Medo de grávidas*

29 de outubro de 2020 1 Por Leandro Marçal

*Como hoje é dia de tebetê, trago outra crônica do meu irrelevante túnel do tempo. Dedico a minha irmã, que está gravida. Publiquei este texto há uns quatro anos na minha abandonada conta no Medium.

Ouvi uma respiração cansada e pensei no calor infernal do lado de fora da agência climatizada. O banco confortável me iludia e não percebi estar há mais de uma hora ali, esperando minha vez de pagar uns boletos e fazer um depósito urgente. Quando olhei para o lado, uma grávida segurava sua senha e me cumprimentou com o sorriso de quem já se acostumou ao peso de carregar uma vida prestes a ver o mundo.

Tive medo. Não tanto quanto de piscinas, mar e grandes concentrações de água. O pânico também não foi o mesmo dos dias em que subo muitos andares e me pedem para olhar a linda vista da cidade. Por não ter asas, sei que devo me manter em terra firma. Muita altura me obriga a rever o filme da minha vida em velocidade acelerada.

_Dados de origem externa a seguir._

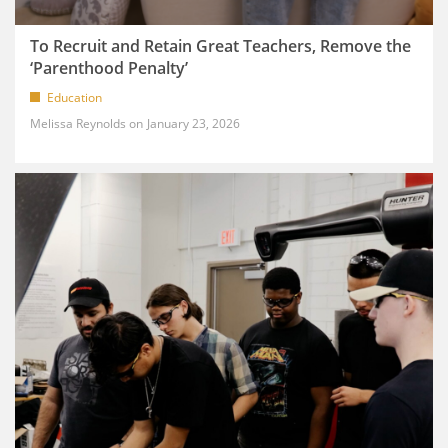
To Recruit and Retain Great Teachers, Remove the
‘Parenthood Penalty’
Education
Melissa Reynolds
January 23, 2026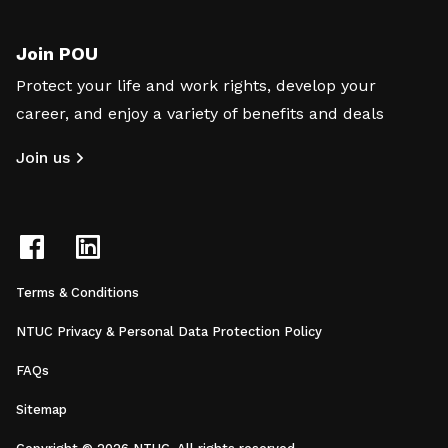
Join POU
Protect your life and work rights, develop your
career, and enjoy a variety of benefits and deals
Join us
Terms & Conditions
NTUC Privacy & Personal Data Protection Policy
FAQs
Sitemap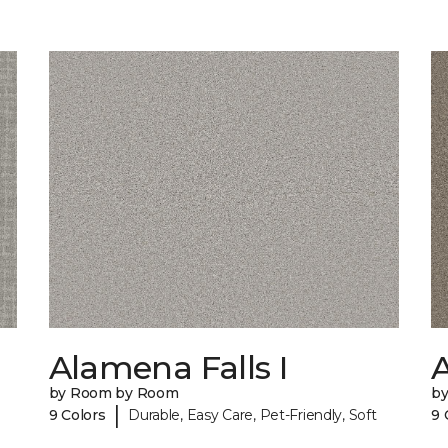
Alamena Falls I
A
by Room by Room
b
|
9 Colors
Durable, Easy Care, Pet-Friendly, Soft
9 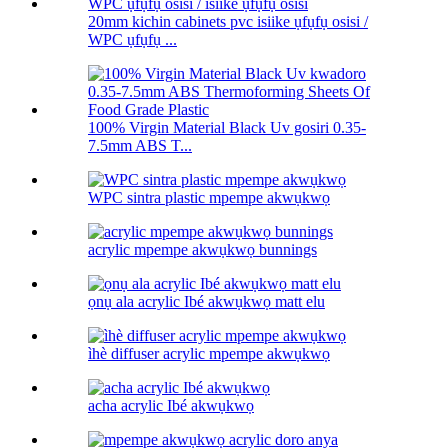
20mm kichin cabinets pvc isiike ụfụfụ osisi /
WPC ụfụfụ ...
100% Virgin Material Black Uv gosiri 0.35-
7.5mm ABS T...
WPC sintra plastic mpempe akwụkwọ
acrylic mpempe akwụkwọ bunnings
ọnụ ala acrylic Ibé akwụkwọ matt elu
ìhè diffuser acrylic mpempe akwụkwọ
acha acrylic Ibé akwụkwọ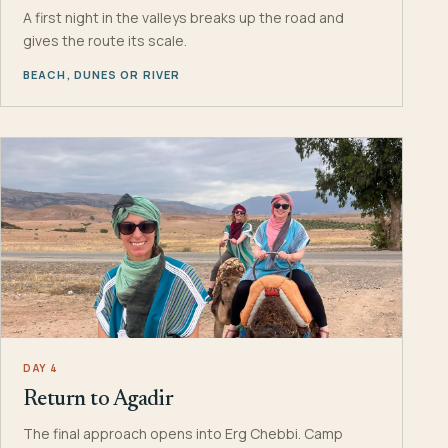
A first night in the valleys breaks up the road and
gives the route its scale.
BEACH, DUNES OR RIVER
DAY 4
Return to Agadir
The final approach opens into Erg Chebbi. Camp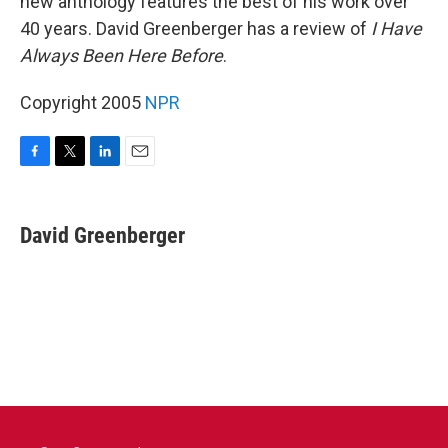
new anthology features the best of his work over
40 years. David Greenberger has a review of
I Have
Always Been Here Before
.
Copyright 2005
NPR
F
T
L
E
a
w
i
m
c
i
n
a
e
t
k
i
David Greenberger
b
t
e
l
o
e
d
o
r
I
k
n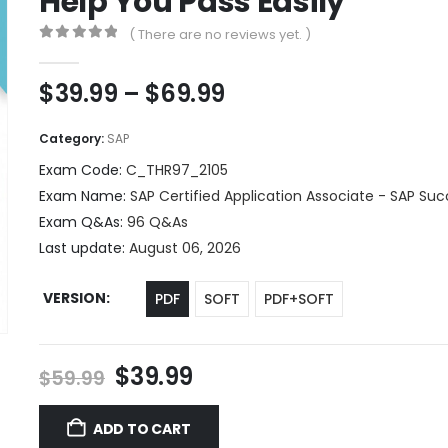
Help You Pass Easily
( There are no reviews yet. )
0
out of 5
Price
$
39.99
–
$
69.99
range:
$39.99
Category:
SAP
through
Exam Code:
C_THR97_2105
$69.99
Exam Name:
SAP Certified Application Associate - SAP Su
Exam Q&As:
96 Q&As
Last update:
August 06, 2026
VERSION
PDF
SOFT
PDF+SOFT
Original
Current
$
39.99
$
59.99
price
price
was:
is:
ADD TO CART
$59.99.
$39.99.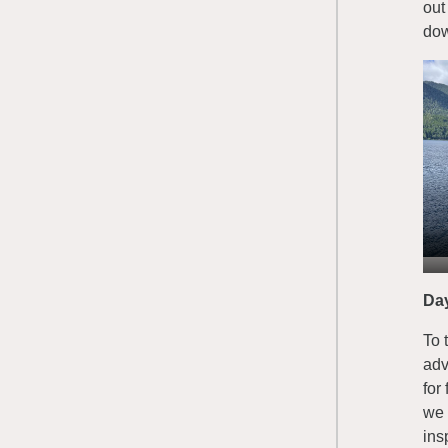
out
dow
Da
To 
adv
for
we 
ins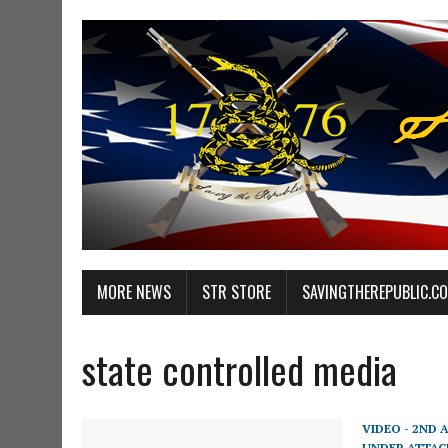
MORE NEWS
STR STORE
SAVINGTHEREPUBLIC.C
state controlled media
VIDEO - 2ND
UNDER ATTAC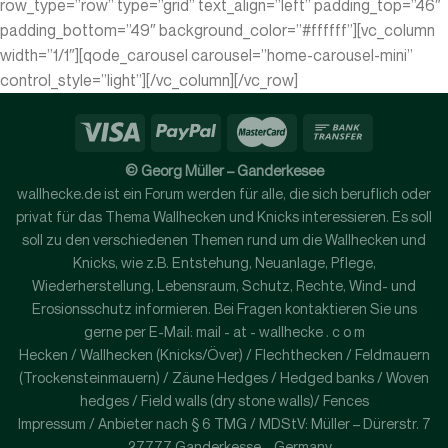
row_type=”row” type=”grid” text_align=”left” padding_top=”46″
padding_bottom=”49″ background_color=”#ffffff”][vc_column
width=”1/1″][qode_carousel carousel=”home-carousel-mini”
control_style=”light”][/vc_column][/vc_row]
© Georg Müller – Ganderkesee
wallhecke.de ist ein Forum werden für alle, die sich beruflich oder
privat für das Thema Wallhecken und Knicks interessieren. Es soll
soll zu den verschiedenen Themen rund um die Wallhecken und
Knicks, wie z.B. Entstehung, Neuanlage, Pflege,
Wiederherstellung, Lebensraum, Schutz, Rechte, Wind- und
Erosionsschutz informieren. Bei Fragen kontaktieren Sie uns
gerne per E-Mail: mail - at - wallhecke . c o m
Hecken / Wallhecken (Knicks/Över) / Flechthecken / Feldmauern
(Trockensteinmauern) / Zäune Hedges / Hedged banks / Woven
hedges / Field walls (dry stone walls)/ Fences
Impressum / Anbieter nach § 6 TMG / MDStV: Müller – Dürerstr. 7
– 27777 Ganderkesse – Germany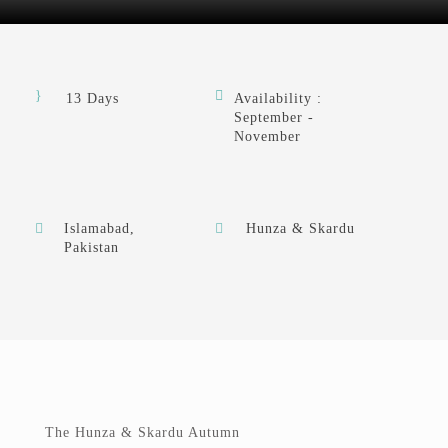
13 Days
Availability :
September -
November
Islamabad,
Hunza & Skardu
Pakistan
The Hunza & Skardu Autumn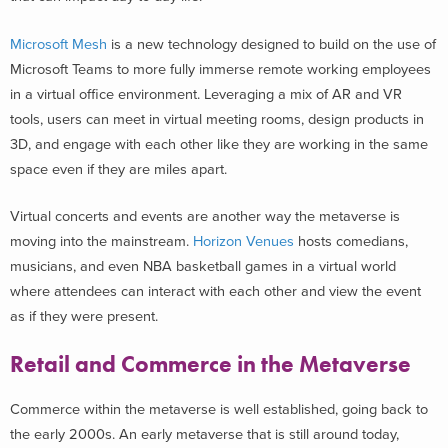
Microsoft Mesh
is a new technology designed to build on the use of
Microsoft Teams to more fully immerse remote working employees
in a virtual office environment. Leveraging a mix of AR and VR
tools, users can meet in virtual meeting rooms, design products in
3D, and engage with each other like they are working in the same
space even if they are miles apart.
Virtual concerts and events are another way the metaverse is
moving into the mainstream.
Horizon Venues
hosts comedians,
musicians, and even NBA basketball games in a virtual world
where attendees can interact with each other and view the event
as if they were present.
Retail and Commerce in the Metaverse
Commerce within the metaverse is well established, going back to
the early 2000s. An early metaverse that is still around today,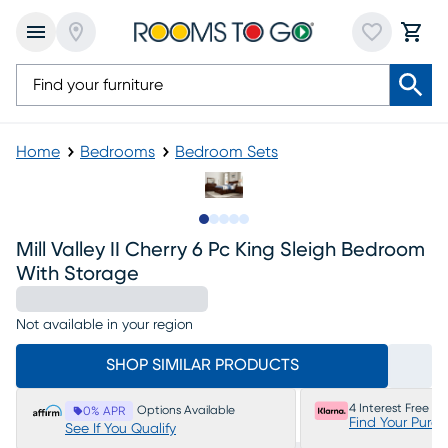
Home
Bedrooms
Bedroom Sets
Slide to 1
Slide to 2
Slide to next
Slide to 10
Slide to 11
Mill Valley II Cherry 6 Pc King Sleigh Bedroom
With Storage
Not available in your region
SHOP SIMILAR PRODUCTS
4 Interest Free P
Options Available
0% APR
Find Your Purc
See If You Qualify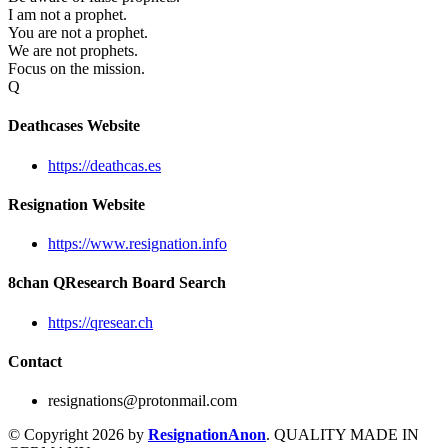
I am not a prophet.
You are not a prophet.
We are not prophets.
Focus on the mission.
Q
Deathcases Website
https://deathcas.es
Resignation Website
https://www.resignation.info
8chan QResearch Board Search
https://qresear.ch
Contact
resignations@protonmail.com
© Copyright 2026 by
ResignationAnon
. QUALITY MADE IN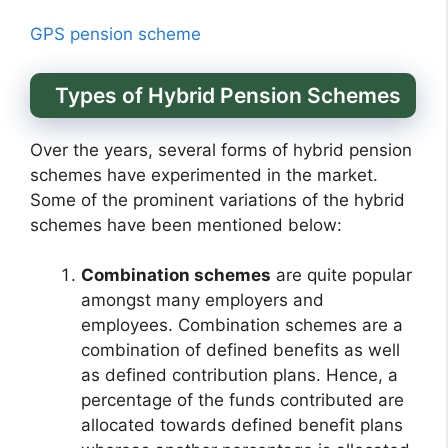
GPS pension scheme
Types of Hybrid Pension Schemes
Over the years, several forms of hybrid pension
schemes have experimented in the market.
Some of the prominent variations of the hybrid
schemes have been mentioned below:
Combination schemes
are quite popular
amongst many employers and
employees. Combination schemes are a
combination of defined benefits as well
as defined contribution plans. Hence, a
percentage of the funds contributed are
allocated towards defined benefit plans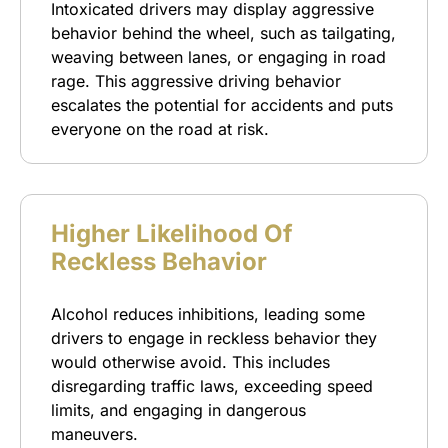
Intoxicated drivers may display aggressive
behavior behind the wheel, such as tailgating,
weaving between lanes, or engaging in road
rage. This aggressive driving behavior
escalates the potential for accidents and puts
everyone on the road at risk.
Higher Likelihood Of
Reckless Behavior
Alcohol reduces inhibitions, leading some
drivers to engage in reckless behavior they
would otherwise avoid. This includes
disregarding traffic laws, exceeding speed
limits, and engaging in dangerous
maneuvers.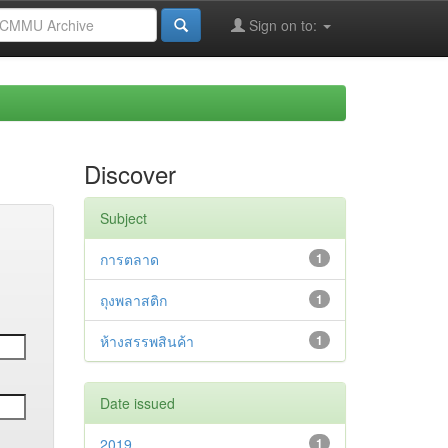
Sign on to:
Discover
Subject
การตลาด
1
ถุงพลาสติก
1
ห้างสรรพสินค้า
1
Date issued
2019
1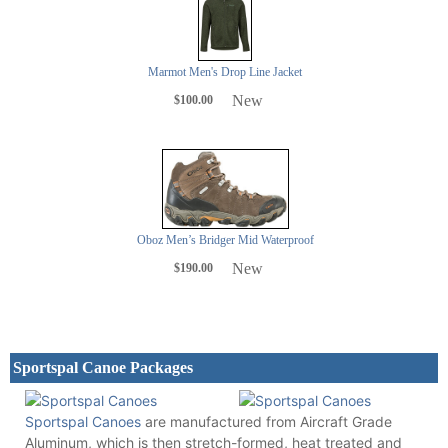
Marmot Men's Drop Line Jacket
New
$100.00
Oboz Men’s Bridger Mid Waterproof
New
$190.00
Sportspal Canoe Packages
Sportspal Canoes
are manufactured from Aircraft Grade
Aluminum, which is then stretch-formed, heat treated and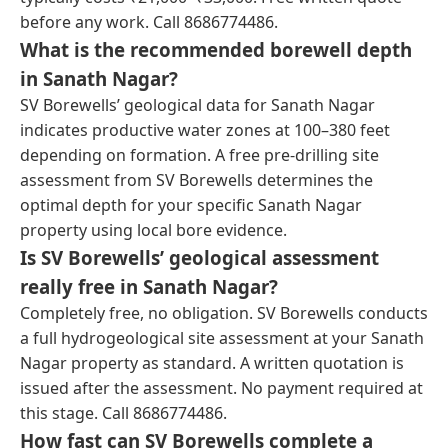
before any work. Call 8686774486.
What is the recommended borewell depth
in Sanath Nagar?
SV Borewells’ geological data for Sanath Nagar
indicates productive water zones at 100–380 feet
depending on formation. A free pre-drilling site
assessment from SV Borewells determines the
optimal depth for your specific Sanath Nagar
property using local bore evidence.
Is SV Borewells’ geological assessment
really free in Sanath Nagar?
Completely free, no obligation. SV Borewells conducts
a full hydrogeological site assessment at your Sanath
Nagar property as standard. A written quotation is
issued after the assessment. No payment required at
this stage. Call 8686774486.
How fast can SV Borewells complete a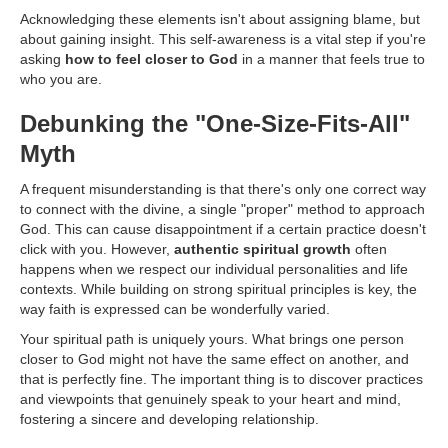
Acknowledging these elements isn't about assigning blame, but
about gaining insight. This self-awareness is a vital step if you're
asking
how to feel closer to God
in a manner that feels true to
who you are.
Debunking the "One-Size-Fits-All"
Myth
A frequent misunderstanding is that there's only one correct way
to connect with the divine, a single "proper" method to approach
God. This can cause disappointment if a certain practice doesn't
click with you. However,
authentic spiritual growth
often
happens when we respect our individual personalities and life
contexts. While building on strong spiritual principles is key, the
way faith is expressed can be wonderfully varied.
Your spiritual path is uniquely yours. What brings one person
closer to God might not have the same effect on another, and
that is perfectly fine. The important thing is to discover practices
and viewpoints that genuinely speak to your heart and mind,
fostering a sincere and developing relationship.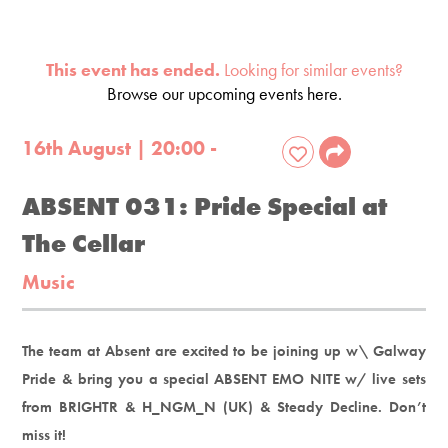
This event has ended.
Looking for similar events?
Browse our upcoming events here.
16th August | 20:00 -
ABSENT 031: Pride Special at
The Cellar
Music
The team at Absent are excited to be joining up w\ Galway
Pride & bring you a special ABSENT EMO NITE w/ live sets
from BRIGHTR & H_NGM_N (UK) & Steady Decline. Don’t
miss it!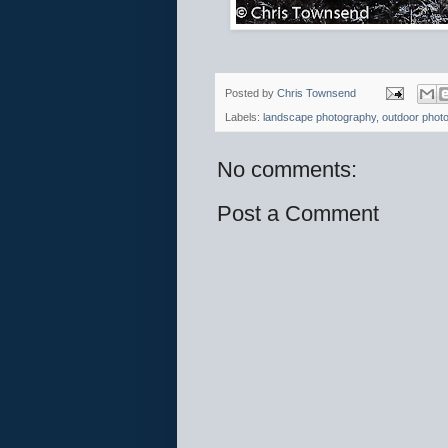
Posted by
Chris Townsend
Labels:
landscape photography
,
outdoor phot
No comments:
Post a Comment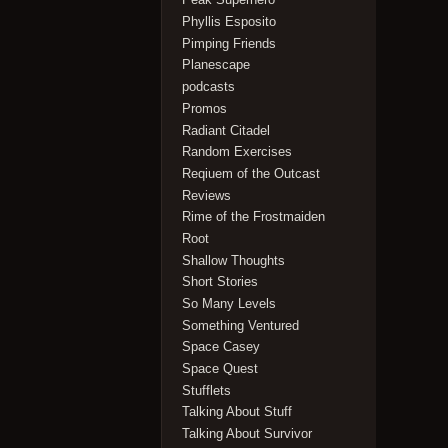
Phyllis Esposito
Pimping Friends
Planescape
podcasts
Promos
Radiant Citadel
Random Exercises
Reqiuem of the Outcast
Reviews
Rime of the Frostmaiden
Root
Shallow Thoughts
Short Stories
So Many Levels
Something Ventured
Space Casey
Space Quest
Stufflets
Talking About Stuff
Talking About Survivor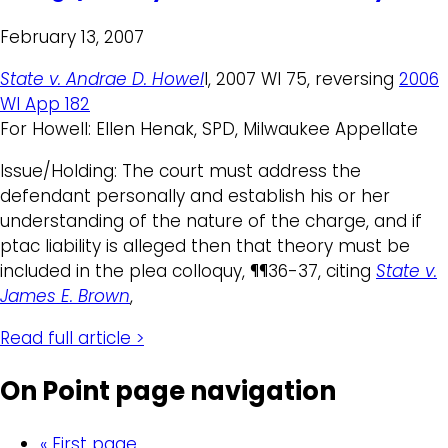
February 13, 2007
State v. Andrae D. Howel
l, 2007 WI 75, reversing
2006
WI App 182
For Howell: Ellen Henak, SPD, Milwaukee Appellate
Issue/Holding: The court must address the
defendant personally and establish his or her
understanding of the nature of the charge, and if
ptac liability is alleged then that theory must be
included in the plea colloquy, ¶¶36-37, citing
State v.
James E. Brown
,
Read full article >
On Point page navigation
« First page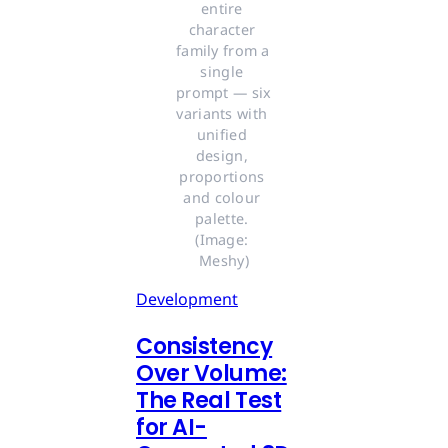
entire 
character 
family from a 
single 
prompt — six 
variants with 
unified 
design, 
proportions 
and colour 
palette. 
(Image: 
Meshy)
Development
Consistency
Over Volume:
The Real Test
for AI-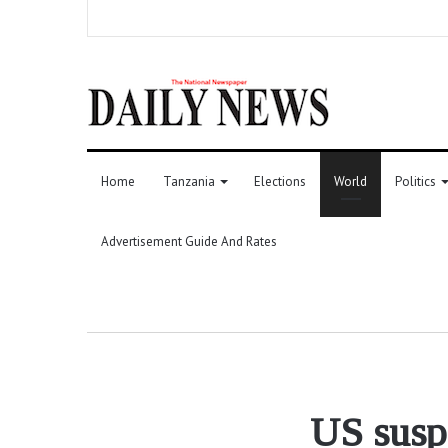
Home
Tanzania
Elections
World
Politics
Advertisement Guide And Rates
US suspe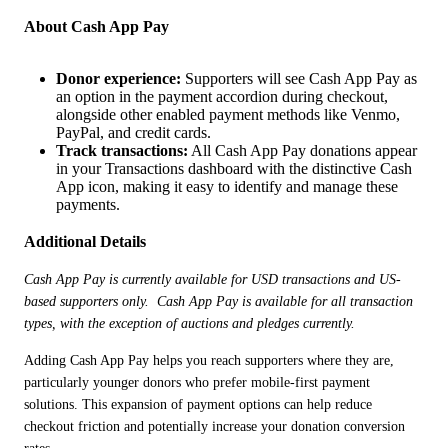
About Cash App Pay
Donor experience:
Supporters will see Cash App Pay as
an option in the payment accordion during checkout,
alongside other enabled payment methods like Venmo,
PayPal, and credit cards.
Track transactions:
All Cash App Pay donations appear
in your Transactions dashboard with the distinctive Cash
App icon, making it easy to identify and manage these
payments.
Additional Details
Cash App Pay is currently available for USD transactions and US-
based supporters only.  Cash App Pay is available for all transaction 
types, with the exception of auctions and pledges currently.
Adding Cash App Pay helps you reach supporters where they are, 
particularly younger donors who prefer mobile-first payment 
solutions. This expansion of payment options can help reduce 
checkout friction and potentially increase your donation conversion 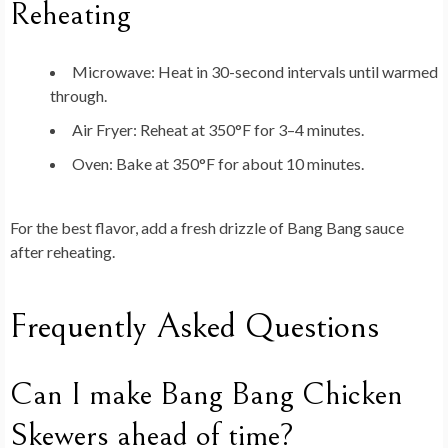
Reheating
Microwave: Heat in 30-second intervals until warmed
through.
Air Fryer: Reheat at 350°F for 3–4 minutes.
Oven: Bake at 350°F for about 10 minutes.
For the best flavor, add a fresh drizzle of Bang Bang sauce
after reheating.
Frequently Asked Questions
Can I make Bang Bang Chicken
Skewers ahead of time?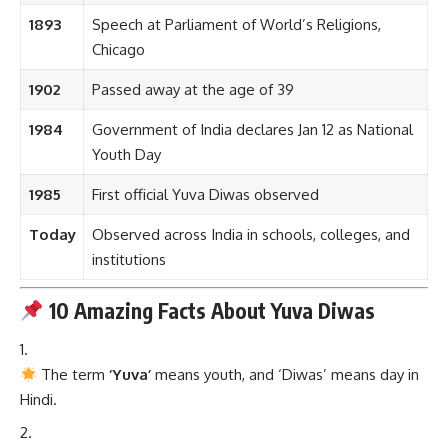
1893
Speech at Parliament of World’s Religions,
Chicago
1902
Passed away at the age of 39
1984
Government of India declares Jan 12 as National
Youth Day
1985
First official Yuva Diwas observed
Today
Observed across India in schools, colleges, and
institutions
10 Amazing Facts About Yuva Diwas
The term
‘Yuva’
means youth, and ‘Diwas’ means day in
Hindi.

Quando uma grávida se posiciona perto de mim, penso na possibilidade da bolsa estourar. Teria que colocar em prática todo o aprendizado de filmes e séries. Sinto medo fazer algo errado ao trazer uma nova vida ao mundo. Se eu fizesse besteira, não apareceria como herói numa reportagem de cinco minutos no jornal do almoço, tampouco estaria nas histórias da família desconhecida como o homem que ajudou no parto em plena agência bancária.

Pelo contrário, passaria o resto dos dias com a consciência pesada por um movimento errado, que jogou nove meses de expectativa no luto eterno.

Deve ser mesmo paranoia, mas fico receoso até de trocar ideias aprofundadas com quem vê no parto um alívio para a coluna. A hipersensibilidade da gravidez me faz imaginar um cenário terrível. Eu falo sobre a beleza do dia, a mulher barriguda chora de lembrar que há pessoas passando fome no mundo e só eu, um monstro, poderia estar feliz sabendo disso. Eu seria o vilão, é claro. É crime imperdoável levar às lágrimas quem carrega o futuro da nação no útero.

As pernas não chegam a tremer, mas também me sinto paralisado só de pensar num movimento errado me fazendo tropeçar, esbarrando na grávida e causando uma lesão séria. Eu não me perdoaria. Ninguém me perdoaria.

Depois de dez minutos, ela me mostrou a senha e eu respondi que sim, era aquela aparecendo no painel. Percebi que não estava muito bem, fiz questão de ajudá-la a chegar ao balcão de atendimento. Obrigado, de nada. Que boa ação do dia que nada, não fiz mais que minha obrigação.

Quando ia embora, faltavam uns bons dez clientes à minha frente. Ela se aproximou e me presenteou com um chocolate. O meu preferido.

­­Sabe como é, né? Fome o tempo inteiro — apontou para a barriga —Trago sempre um doce na bolsa. Muito obrigada, viu moço?